LGAQ chief executive Greg Hallam (Photo: Twitter)
June 21, 2018

The Local Government Association of Queensland (LGAQ) has given a cautious thumbs up to last week’s State Budget because of its implicit commitment to fix flaws in the Council grants system.

LGAQ CEO Greg Hallam said Queensland’s councils were $61 million better off thanks to this year’s State Budget, and have moved closer to the $600 million per annum guaranteed funding target the LGAQ is seeking.

However, Mr Hallam warned that grant reform still had some way to go.

“Having spent a lifetime chasing dollars for councils, with the attendant frustrations of a myriad of grants programs across what has now been five state governments, I will take the commitment to grant reform embedded within the Budget papers this year as the biggest win for the sector,” he said.

Mr Hallam said he had seen a report carried out by consultants KPMG for Deputy Premier Jackie Trad in the second half of last year which had laid out a blueprint for a future Council grants system.

“It is – without doubt – one of the best pieces of thinking and analysis I’ve seen by state government in all my years at the LGAQ,” he said.

“They nailed it, producing the blueprint for a future grants system – locked-in funding, thematic, flexible, allocative rather than submission-based and (with) simpler acquittal processes.
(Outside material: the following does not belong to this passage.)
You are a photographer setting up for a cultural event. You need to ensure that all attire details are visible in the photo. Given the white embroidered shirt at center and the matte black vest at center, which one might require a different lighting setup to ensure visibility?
Hallelujah!”

Mr Hallam said in the past few years the Auditor-General had “touched up” councils – sometimes harshly – for not undertaking long term financial planning, but he thought this was unfair in the current situation.

“It’s like fighting with one hand tied behind your back, impossible to do when you don’t know year to year what grant funding councils will receive from 1 William Street,” he said.

“It’s no different to a lottery, made worse if you must find matching grants and you have no discretionary revenues.

“That (grant funding) model is well and truly broken.”

In November 2012, the Queensland Grants Commission slashed the South Burnett’s annual grant allocation by more than $1.4 million without warning.

The sudden loss of funding forced the South Burnett Regional Council to introduce the Road Levy.

It has remained in place ever since, partly because that funding has not been restored and partly because the Federal Government also introduced a three-year freeze on its Financial Assistance Grants (FAGs) in 2016-2018.

The FAGs freeze was estimated to have cost the Council an additional $2.8 million in lost revenues.

Combined, the grant cut and FAGs freeze have cost the Council close to $10 million over the past 5 years.